▶ [Task instructions]: All of the data below should be returned exactly.

▶ [Task input]:
┌──

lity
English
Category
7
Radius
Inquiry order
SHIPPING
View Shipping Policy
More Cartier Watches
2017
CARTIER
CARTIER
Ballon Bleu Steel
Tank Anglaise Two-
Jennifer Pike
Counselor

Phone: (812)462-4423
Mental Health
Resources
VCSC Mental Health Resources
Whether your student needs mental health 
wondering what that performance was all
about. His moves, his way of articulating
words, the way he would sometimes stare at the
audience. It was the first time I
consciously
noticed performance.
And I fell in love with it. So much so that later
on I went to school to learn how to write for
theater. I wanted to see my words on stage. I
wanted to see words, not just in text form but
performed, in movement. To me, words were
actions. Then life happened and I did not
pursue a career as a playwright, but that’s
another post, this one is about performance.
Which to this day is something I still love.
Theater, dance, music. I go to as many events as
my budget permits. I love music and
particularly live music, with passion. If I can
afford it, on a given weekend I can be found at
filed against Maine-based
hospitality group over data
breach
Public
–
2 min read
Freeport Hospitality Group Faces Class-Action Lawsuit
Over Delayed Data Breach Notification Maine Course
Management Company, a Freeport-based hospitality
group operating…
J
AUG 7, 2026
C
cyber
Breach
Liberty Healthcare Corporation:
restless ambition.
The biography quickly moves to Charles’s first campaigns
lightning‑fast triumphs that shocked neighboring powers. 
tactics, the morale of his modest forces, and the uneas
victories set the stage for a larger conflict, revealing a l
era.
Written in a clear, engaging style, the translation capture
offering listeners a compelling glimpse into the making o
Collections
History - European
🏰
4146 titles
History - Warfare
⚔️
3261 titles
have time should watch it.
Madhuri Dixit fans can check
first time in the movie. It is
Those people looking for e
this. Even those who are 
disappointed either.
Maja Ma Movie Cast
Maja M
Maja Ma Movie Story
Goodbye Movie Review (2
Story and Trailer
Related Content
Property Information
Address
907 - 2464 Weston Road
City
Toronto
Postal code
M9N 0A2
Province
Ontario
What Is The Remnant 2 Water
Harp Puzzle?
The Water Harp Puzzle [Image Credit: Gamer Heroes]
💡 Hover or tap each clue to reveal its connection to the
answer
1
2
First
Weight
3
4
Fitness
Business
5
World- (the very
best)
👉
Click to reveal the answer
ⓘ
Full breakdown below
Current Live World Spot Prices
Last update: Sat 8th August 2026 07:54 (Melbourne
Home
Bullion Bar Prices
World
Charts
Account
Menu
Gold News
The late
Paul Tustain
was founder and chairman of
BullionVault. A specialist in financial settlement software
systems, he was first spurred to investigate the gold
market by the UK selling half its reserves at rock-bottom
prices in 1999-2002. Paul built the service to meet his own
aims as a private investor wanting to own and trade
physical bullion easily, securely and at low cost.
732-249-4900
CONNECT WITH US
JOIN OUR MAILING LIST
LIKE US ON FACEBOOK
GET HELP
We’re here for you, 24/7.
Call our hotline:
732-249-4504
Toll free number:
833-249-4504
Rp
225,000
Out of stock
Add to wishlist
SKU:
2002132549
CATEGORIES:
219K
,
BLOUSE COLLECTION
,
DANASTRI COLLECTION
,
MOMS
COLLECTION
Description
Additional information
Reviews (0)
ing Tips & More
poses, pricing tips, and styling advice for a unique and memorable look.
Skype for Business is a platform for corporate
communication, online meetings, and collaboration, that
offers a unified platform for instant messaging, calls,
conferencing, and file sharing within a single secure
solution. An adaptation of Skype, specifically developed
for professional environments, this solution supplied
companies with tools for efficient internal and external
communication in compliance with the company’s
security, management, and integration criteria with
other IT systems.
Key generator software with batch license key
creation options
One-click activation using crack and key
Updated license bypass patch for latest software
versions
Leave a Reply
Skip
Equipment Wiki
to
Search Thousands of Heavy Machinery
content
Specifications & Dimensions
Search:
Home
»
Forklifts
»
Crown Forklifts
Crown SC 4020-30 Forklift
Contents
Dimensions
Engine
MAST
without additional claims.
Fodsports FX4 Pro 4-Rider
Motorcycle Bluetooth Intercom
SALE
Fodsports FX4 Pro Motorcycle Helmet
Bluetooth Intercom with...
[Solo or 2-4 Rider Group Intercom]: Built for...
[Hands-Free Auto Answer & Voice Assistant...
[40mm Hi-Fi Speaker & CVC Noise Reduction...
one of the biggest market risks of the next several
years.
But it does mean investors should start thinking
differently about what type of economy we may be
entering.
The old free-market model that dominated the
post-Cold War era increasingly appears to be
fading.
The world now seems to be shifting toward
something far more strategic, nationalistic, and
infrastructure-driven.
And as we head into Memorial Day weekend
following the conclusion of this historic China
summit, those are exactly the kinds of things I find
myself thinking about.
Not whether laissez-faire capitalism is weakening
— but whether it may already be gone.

└──

▶ [Solution below]:
lity
English
Category
7
Radius
Inquiry order
SHIPPING
View Shipping Policy
More Cartier Watches
2017
CARTIER
CARTIER
Ballon Bleu Steel
Tank Anglaise Two-
Jennifer Pike
Counselor

Phone: (812)462-4423
Mental Health
Resources
VCSC Mental Health Resources
Whether your student needs mental health 
wondering what that performance was all
about. His moves, his way of articulating
words, the way he would sometimes stare at the
audience. It was the first time I
consciously
noticed performance.
And I fell in love with it. So much so that later
on I went to school to learn how to write for
theater. I wanted to see my words on stage. I
wanted to see words, not just in text form but
performed, in movement. To me, words were
actions. Then life happened and I did not
pursue a career as a playwright, but that’s
another post, this one is about performance.
Which to this day is something I still love.
Theater, dance, music. I go to as many events as
my budget permits. I love music and
particularly live music, with passion. If I can
afford it, on a given weekend I can be found at
filed against Maine-based
hospitality group over data
breach
Public
–
2 min read
Freeport Hospitality Group Faces Class-Action Lawsuit
Over Delayed Data Breach Notification Maine Course
Management Company, a Freeport-based hospitality
group operating…
J
AUG 7, 2026
C
cyber
Breach
Liberty Healthcare Corporation:
restless ambition.
The biography quickly moves to Charles’s first campaigns
lightning‑fast triumphs that shocked neighboring powers. 
tactics, the morale of his modest forces, and the uneas
victories set the stage for a larger conflict, revealing a l
era.
Written in a clear, engaging style, the translation capture
offering listeners a compelling glimpse into the making o
Collections
History - European
🏰
4146 titles
History - Warfare
⚔️
3261 titles
have time should watch it.
Madhuri Dixit fans can check
first time in the movie. It is
Those people looking for e
this. Even those who are 
disappointed either.
Maja Ma Movie Cast
Maja M
Maja Ma Movie Story
Goodbye Movie Review (2
Story and Trailer
Related Content
Property Information
Address
907 - 2464 Weston Road
City
Toronto
Postal code
M9N 0A2
Province
Ontario
What Is The Remnant 2 Water
Harp Puzzle?
The Water Harp Puzzle [Image Credit: Gamer Heroes]
💡 Hover or tap each clue to reveal its connection to the
answer
1
2
First
Weight
3
4
Fitness
Business
5
World- (the very
best)
👉
Click to reveal the answer
ⓘ
Full breakdown below
Current Live World Spot Prices
Last update: Sat 8th August 2026 07:54 (Melbourne
Home
Bullion Bar Prices
World
Charts
Account
Menu
Gold News
The late
Paul Tustain
was founder and chairman of
BullionVault. A specialist in financial settlement software
systems, he was first spurred to investigate the gold
market by the UK selling half its reserves at rock-bottom
prices in 1999-2002. Paul built the service to meet his own
aims as a private investor wanting to own and trade
physical bullion easily, securely and at low cost.
732-249-4900
CONNECT WITH US
JOIN OUR MAILING LIST
LIKE US ON FACEBOOK
GET HELP
We’re here for you, 24/7.
Call our hotline:
732-249-4504
Toll free number:
833-249-4504
Rp
225,000
Out of stock
Add to wishlist
SKU:
2002132549
CATEGORIES:
219K
,
BLOUSE COLLECTION
,
DANASTRI COLLECTION
,
MOMS
COLLECTION
Description
Additional information
Reviews (0)
ing Tips & More
poses, pricing tips, and styling advice for a unique and memorable look.
Skype for Business is a platform for corporate
communication, online meetings, and collaboration, that
offers a unified platform for instant messaging, calls,
conferencing, and file sharing within a single secure
solution. An adaptation of Skype, specifically developed
for professional environments, this solution supplied
companies with tools for efficient internal and external
communication in compliance with the company’s
security, management, and integration criteria with
other IT systems.
Key generator software with batch license key
creation options
One-click activation using crack and key
Updated license bypass patch for latest software
versions
Leave a Reply
Skip
Equipment Wiki
to
Search Thousands of Heavy Machinery
content
Specifications & Dimensions
Search:
Home
»
Forklifts
»
Crown Forklifts
Crown SC 4020-30 Forklift
Contents
Dimensions
Engine
MAST
without additional claims.
Fodsports FX4 Pro 4-Rider
Motorcycle Bluetooth Intercom
SALE
Fodsports FX4 Pro Motorcycle Helmet
Bluetooth Intercom with...
[Solo or 2-4 Rider Group Intercom]: Built for...
[Hands-Free Auto Answer & Voice Assistant...
[40mm Hi-Fi Speaker & CVC Noise Reduction...
one of the biggest market risks of the next several
years.
But it does mean investors should start thinking
differently about what type of economy we may be
entering.
The old free-market model that dominated the
post-Cold War era increasingly appears to be
fading.
The world now seems to be shifting toward
something far more strategic, nationalistic, and
infrastructure-driven.
And as we head into Memorial Day weekend
following the conclusion of this historic China
summit, those are exactly the kinds of things I find
myself thinking about.
Not whether laissez-faire capitalism is weakening
— but whether it may already be gone.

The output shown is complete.